= Your goal =
Below is a listing. Set down exactly the lines from the one containing "Look at this" through the one containing "Segment right lung", both ends included, and leave out the rest.

= Data listing =
====

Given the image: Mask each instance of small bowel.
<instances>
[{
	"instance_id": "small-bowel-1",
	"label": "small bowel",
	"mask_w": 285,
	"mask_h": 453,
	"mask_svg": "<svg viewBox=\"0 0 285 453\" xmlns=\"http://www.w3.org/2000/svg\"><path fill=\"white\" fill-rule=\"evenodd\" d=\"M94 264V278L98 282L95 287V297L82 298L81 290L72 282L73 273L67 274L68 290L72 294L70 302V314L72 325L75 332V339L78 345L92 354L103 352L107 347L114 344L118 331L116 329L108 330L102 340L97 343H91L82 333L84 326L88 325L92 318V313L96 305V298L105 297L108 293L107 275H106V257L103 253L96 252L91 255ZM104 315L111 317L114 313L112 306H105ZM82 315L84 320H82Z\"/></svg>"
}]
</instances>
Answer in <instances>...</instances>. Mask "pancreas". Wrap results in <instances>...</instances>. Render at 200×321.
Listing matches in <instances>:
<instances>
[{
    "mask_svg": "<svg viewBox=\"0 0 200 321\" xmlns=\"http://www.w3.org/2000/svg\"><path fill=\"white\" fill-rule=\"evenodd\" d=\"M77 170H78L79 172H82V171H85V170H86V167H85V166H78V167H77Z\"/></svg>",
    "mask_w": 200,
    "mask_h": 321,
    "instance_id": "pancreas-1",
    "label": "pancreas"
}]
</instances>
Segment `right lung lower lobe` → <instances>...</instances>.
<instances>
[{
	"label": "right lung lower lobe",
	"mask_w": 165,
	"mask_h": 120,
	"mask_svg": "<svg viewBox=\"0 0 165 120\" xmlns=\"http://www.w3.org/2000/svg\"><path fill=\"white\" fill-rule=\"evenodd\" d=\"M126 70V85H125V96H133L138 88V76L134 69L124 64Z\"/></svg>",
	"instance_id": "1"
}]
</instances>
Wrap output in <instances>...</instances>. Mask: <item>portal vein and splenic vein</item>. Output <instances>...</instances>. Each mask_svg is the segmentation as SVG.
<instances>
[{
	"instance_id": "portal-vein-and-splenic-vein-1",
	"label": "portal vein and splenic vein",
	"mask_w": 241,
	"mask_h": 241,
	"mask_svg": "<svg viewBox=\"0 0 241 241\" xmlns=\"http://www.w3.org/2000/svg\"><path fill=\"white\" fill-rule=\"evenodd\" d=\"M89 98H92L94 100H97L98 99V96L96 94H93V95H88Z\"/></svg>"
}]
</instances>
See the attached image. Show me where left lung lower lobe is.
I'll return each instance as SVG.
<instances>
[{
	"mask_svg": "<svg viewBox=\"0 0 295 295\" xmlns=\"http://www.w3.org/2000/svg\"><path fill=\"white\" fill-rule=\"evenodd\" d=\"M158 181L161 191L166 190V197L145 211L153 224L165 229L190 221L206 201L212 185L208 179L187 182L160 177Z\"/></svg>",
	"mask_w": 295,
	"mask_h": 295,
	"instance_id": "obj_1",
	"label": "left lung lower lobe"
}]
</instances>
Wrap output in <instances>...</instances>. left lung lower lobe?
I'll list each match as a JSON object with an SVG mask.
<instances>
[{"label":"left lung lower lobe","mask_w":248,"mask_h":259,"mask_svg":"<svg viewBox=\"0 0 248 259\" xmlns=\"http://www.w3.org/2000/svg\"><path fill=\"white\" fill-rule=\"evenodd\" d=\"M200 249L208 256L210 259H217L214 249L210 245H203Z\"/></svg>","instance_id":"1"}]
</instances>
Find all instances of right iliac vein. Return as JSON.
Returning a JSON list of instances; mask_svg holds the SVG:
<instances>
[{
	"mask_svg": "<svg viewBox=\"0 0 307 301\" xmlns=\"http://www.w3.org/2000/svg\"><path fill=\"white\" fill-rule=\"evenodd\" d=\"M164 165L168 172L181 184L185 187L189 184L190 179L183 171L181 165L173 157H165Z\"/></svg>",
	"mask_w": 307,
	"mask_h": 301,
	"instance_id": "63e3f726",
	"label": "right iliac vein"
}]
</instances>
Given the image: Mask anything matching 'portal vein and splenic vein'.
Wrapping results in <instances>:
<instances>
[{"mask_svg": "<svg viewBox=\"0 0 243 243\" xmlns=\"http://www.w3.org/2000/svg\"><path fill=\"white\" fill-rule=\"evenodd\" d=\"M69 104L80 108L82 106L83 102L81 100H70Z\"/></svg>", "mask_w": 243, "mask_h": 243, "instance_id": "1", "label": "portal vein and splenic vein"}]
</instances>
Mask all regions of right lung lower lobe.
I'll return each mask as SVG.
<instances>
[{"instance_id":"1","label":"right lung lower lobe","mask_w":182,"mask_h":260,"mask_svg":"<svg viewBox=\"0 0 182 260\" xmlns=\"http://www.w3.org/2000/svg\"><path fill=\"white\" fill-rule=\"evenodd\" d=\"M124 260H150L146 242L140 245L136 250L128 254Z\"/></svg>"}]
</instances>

====

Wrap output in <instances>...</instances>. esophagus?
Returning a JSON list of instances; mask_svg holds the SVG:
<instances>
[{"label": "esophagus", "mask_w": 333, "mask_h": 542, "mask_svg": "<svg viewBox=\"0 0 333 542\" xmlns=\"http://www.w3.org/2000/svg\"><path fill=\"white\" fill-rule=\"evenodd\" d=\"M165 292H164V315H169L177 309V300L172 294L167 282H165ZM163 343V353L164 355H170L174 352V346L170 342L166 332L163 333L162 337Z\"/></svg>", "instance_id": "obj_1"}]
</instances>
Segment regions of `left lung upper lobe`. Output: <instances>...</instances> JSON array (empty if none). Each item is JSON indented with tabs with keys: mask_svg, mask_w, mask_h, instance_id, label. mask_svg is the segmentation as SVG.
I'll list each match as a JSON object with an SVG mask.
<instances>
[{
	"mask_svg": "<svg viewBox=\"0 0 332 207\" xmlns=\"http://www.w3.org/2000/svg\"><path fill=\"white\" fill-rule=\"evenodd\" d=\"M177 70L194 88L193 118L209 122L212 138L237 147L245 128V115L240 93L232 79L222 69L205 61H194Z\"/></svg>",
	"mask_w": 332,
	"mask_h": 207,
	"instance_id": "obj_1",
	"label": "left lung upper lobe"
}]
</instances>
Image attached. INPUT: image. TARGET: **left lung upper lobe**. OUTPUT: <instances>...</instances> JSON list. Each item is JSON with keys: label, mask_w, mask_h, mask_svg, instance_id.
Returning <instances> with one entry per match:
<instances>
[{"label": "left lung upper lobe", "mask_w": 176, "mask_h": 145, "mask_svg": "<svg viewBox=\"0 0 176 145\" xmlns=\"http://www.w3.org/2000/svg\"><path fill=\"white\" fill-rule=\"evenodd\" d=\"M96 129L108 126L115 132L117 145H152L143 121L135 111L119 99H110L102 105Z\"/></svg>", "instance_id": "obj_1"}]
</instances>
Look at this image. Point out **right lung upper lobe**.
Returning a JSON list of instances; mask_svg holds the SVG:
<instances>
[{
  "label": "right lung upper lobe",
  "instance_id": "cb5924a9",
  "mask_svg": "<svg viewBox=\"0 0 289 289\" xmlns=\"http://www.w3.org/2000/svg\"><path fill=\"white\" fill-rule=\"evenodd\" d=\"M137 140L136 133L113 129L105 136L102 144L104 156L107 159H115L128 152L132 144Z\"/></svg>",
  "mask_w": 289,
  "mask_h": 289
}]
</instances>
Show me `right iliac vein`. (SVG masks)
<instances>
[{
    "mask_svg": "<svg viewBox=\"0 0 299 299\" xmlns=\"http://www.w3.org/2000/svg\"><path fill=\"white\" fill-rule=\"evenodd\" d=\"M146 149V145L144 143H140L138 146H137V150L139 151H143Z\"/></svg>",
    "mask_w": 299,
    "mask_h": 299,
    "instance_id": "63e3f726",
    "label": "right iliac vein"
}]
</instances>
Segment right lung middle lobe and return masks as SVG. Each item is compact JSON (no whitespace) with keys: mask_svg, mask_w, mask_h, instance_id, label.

====

= Output =
Look at this image. Point out **right lung upper lobe**.
Returning a JSON list of instances; mask_svg holds the SVG:
<instances>
[{
  "label": "right lung upper lobe",
  "instance_id": "cb5924a9",
  "mask_svg": "<svg viewBox=\"0 0 289 289\" xmlns=\"http://www.w3.org/2000/svg\"><path fill=\"white\" fill-rule=\"evenodd\" d=\"M137 140L136 133L113 129L105 136L102 144L104 156L107 159H115L128 152L132 144Z\"/></svg>",
  "mask_w": 289,
  "mask_h": 289
}]
</instances>
Show me `right iliac vein`. (SVG masks)
<instances>
[{
    "mask_svg": "<svg viewBox=\"0 0 299 299\" xmlns=\"http://www.w3.org/2000/svg\"><path fill=\"white\" fill-rule=\"evenodd\" d=\"M146 149V145L144 143H140L138 146H137V150L139 151H143Z\"/></svg>",
    "mask_w": 299,
    "mask_h": 299,
    "instance_id": "63e3f726",
    "label": "right iliac vein"
}]
</instances>
Segment right lung middle lobe and return masks as SVG. Each item is compact JSON (no whitespace) with keys: mask_svg, mask_w, mask_h, instance_id, label.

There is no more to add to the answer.